Douce et furieuse sensibilité

Quand le vent sur mon front dépose ses baisers
Telle une muse chère invisible et légère,
Quand le soleil sur moi tel un habile archer
Lance mille rayons souriants, de lumière,
Quand la pluie qui murmure en touchant le feuillage
Vient rafraîchir mes traits et quand l’arbre, vieillard,
Me parle sans un mot du long fleuve des âges,
Mon cœur est en éveil, je prie le dieu des arts !

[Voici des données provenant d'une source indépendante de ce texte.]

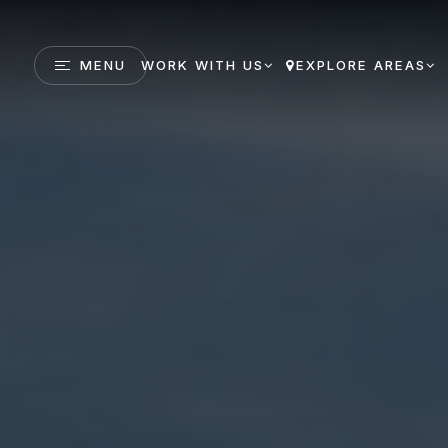
MENU
WORK WITH US
EXPLORE AREAS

Quand la mer, face à moi, orgueilleuse étendue
Répète sa chanson, beau chant d’éternité,
Quand l’alouette vient, de l’éther descendue,
Se poser près de moi parmi les graminées,
Quand le temple écroulé résonne de mes pas
Lui qui vit sur ses murs l’ombre des grands, des sages
Quand la belle transforme un regard en appât
Pour que mon cœur bondisse, alors jusqu’au nuages
Mon âme, s’évadant, monte et vibre et vraie lyre
Emplie tout mon esprit d’accords, divin langage
Mélodies inconnues que j’essaie de transcrire.

Quand un raz de marée extermine et détruit
Quand un homme haineux lève une armée pour nuire
Quand une épidémie se répand et qu’on fuit
Et quand la calomnie, l’honnête vient détruire,
Mon âme jusqu’au fond d’un abysse est plongée
Par la désespérance elle est toute rongée
Mais elle se relève afin de s’indigner
Car ce serait mourir que de se résigner !
Alors pleine de rage elle maudit le sort
Elle montre du doigt, elle tonne, elle mord !

La sensibilité est mon arme et ma croix
Elle élève très haut ma pensée et la berce
Ou bien sans prévenir, tout à coup la foudroie
Et de mille poignards, la traîtresse me perce !
Elle accompagnera le rêveur que je suis
Jusqu’au tombeau glacé, elle qui est sortie
Du berceau, avec moi, quand j’appris à marcher.
Je ne pourrais jamais, il est vrai, l’arracher
Autant donc m’amputer d’une part de mon cœur !
Modérer son empire, éviter sa fureur
Quand les tristes pensées assaillent mon esprit
Voilà ce qu’il faut faire et quand elle sourit
Y goûter pleinement jusqu’à la griserie !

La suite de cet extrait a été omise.